Records from a dataset
#####

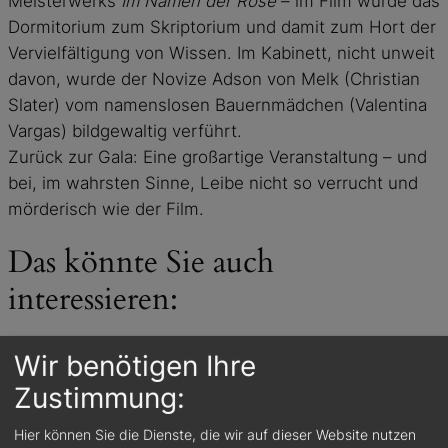
Meisterwerks
Im Namen der Rose
– im Film wurde das
Dormitorium zum Skriptorium und damit zum Hort der
Vervielfältigung von Wissen. Im Kabinett, nicht unweit
davon, wurde der Novize Adson von Melk (Christian
Slater) vom namenslosen Bauernmädchen (Valentina
Vargas) bildgewaltig verführt.
Zurück zur Gala: Eine großartige Veranstaltung – und
bei, im wahrsten Sinne, Leibe nicht so verrucht und
mörderisch wie der Film.
Das könnte Sie auch
interessieren:
Wir benötigen Ihre
Zustimmung:
Hier können Sie die Dienste, die wir auf dieser Website nutzen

#####

All the lines above should be reproduced exactly, and none of the pictures.

Meisterwerks
Im Namen der Rose
– im Film wurde das
Dormitorium zum Skriptorium und damit zum Hort der
Vervielfältigung von Wissen. Im Kabinett, nicht unweit
davon, wurde der Novize Adson von Melk (Christian
Slater) vom namenslosen Bauernmädchen (Valentina
Vargas) bildgewaltig verführt.
Zurück zur Gala: Eine großartige Veranstaltung – und
bei, im wahrsten Sinne, Leibe nicht so verrucht und
mörderisch wie der Film.
Das könnte Sie auch
interessieren:
Wir benötigen Ihre
Zustimmung:
Hier können Sie die Dienste, die wir auf dieser Website nutzen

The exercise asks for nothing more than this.